Re: Converting M$ Word --> PDF
by neuroball (Pilgrim) on Jan 23, 2004 at 05:52 UTC
|
After a bit of research I found a solution that just might do it for you:
- Download OpenOffice for whatever OS you would like to use and install it.
- Go to the ooolib web site on sourceforge and download/install it. This will make OpenOffice's API accessible to perl.
- In OpenOffice you can "Print to File" and set the filetype to "PDF". You just have to find out how to access this functions from the ooolib level.
Btw. OpenOffice does automatically open Word files.
/oliver/
| [reply] |
|
This is a good suggestion. Too bad neuroball beat me to it. :-)
Just to add to the above comment - if your office pack does not allow printing to PDF, you can print to Postscript and then convert the Postscript to PDF using ghostscript.
| [reply] |
|
Hi Roger,
Just to add to the above comment - if your office pack does not allow printing to PDF, you can print to Postscript and then convert the Postscript to PDF using ghostscript.
No, my Office 2000 doesn't seem to have this, unless there is a service pack or other update I haven't installed ??
Peter
| [reply] |
|
|
|
|
You can get a similiar result exporting ms-word docs to html. Then using html2ps to convert the file to postscript. Convert the postscript to PDF using ps2pdf.
something like ...
- export file to html using MSWord/OO to say file.doc->file.html
- using cygwin on windows (or copy file to *nix sys)

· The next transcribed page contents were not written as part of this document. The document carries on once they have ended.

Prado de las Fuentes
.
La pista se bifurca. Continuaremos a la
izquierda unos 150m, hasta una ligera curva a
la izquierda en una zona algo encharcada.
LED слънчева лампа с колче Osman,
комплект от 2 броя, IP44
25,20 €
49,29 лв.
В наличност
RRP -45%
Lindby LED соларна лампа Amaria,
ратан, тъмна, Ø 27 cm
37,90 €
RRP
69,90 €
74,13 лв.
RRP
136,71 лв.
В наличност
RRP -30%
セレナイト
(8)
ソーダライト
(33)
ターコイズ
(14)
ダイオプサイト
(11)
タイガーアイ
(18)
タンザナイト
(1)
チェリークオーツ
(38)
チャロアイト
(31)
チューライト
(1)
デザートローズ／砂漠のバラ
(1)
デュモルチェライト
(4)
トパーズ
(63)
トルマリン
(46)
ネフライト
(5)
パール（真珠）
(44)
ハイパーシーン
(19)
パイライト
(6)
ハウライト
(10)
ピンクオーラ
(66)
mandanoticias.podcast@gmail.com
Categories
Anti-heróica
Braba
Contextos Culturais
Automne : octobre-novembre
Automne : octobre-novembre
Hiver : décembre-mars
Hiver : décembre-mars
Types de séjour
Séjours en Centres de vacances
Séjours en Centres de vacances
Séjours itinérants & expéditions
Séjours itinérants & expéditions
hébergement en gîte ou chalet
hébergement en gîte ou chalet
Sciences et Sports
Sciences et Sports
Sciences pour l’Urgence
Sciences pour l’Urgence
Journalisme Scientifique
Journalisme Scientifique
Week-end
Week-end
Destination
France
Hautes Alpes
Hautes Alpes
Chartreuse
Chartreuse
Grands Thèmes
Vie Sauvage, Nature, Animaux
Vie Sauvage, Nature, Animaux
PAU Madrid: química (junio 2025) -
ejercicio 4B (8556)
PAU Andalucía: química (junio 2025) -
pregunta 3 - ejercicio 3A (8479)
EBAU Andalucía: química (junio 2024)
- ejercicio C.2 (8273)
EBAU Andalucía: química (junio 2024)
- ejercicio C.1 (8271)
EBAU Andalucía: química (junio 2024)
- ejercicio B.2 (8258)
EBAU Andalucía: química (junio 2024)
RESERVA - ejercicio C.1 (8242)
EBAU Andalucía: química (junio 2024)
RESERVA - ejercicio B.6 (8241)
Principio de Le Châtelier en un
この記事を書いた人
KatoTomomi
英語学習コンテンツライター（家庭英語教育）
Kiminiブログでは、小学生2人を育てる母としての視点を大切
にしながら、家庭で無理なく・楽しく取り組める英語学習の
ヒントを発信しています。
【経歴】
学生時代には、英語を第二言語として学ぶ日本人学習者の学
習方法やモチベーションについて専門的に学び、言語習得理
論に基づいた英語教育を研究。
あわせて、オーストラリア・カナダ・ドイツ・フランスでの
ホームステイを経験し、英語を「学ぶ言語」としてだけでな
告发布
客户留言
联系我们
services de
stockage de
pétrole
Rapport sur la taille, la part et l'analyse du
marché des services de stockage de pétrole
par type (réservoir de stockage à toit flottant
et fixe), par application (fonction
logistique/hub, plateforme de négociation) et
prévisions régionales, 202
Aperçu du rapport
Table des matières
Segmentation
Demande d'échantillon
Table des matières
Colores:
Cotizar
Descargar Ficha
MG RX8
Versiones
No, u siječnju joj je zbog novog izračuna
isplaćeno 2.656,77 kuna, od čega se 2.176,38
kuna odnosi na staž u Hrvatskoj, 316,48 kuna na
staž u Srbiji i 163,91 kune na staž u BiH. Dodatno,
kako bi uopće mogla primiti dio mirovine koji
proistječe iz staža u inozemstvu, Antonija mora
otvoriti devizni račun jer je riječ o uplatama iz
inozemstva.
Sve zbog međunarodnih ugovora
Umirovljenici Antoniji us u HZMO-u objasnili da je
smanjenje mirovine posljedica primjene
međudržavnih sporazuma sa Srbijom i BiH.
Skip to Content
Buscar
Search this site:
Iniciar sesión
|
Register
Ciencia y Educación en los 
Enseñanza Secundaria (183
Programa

- perl /usr/bin/html2ps file.html > file.ps
- ps2pdf file.ps
If you have cygwin on a MS system this works OK (especially if you dont have access to a *nix). The above suggestion works a treat if you have OO/*nix combo.
It works for text. But I have not tried text/graphics or plain graphics. Anyone had experience with graphics using this approach?
| [reply] |
|
Hi g00n,
Thanks for your tips on how to go
M$ Word -->HTML-->PS--> PDF
If you have cygwin on a MS system this works OK (especially if you dont have access to a *nix). The above suggestion works a treat if you have OO/*nix combo.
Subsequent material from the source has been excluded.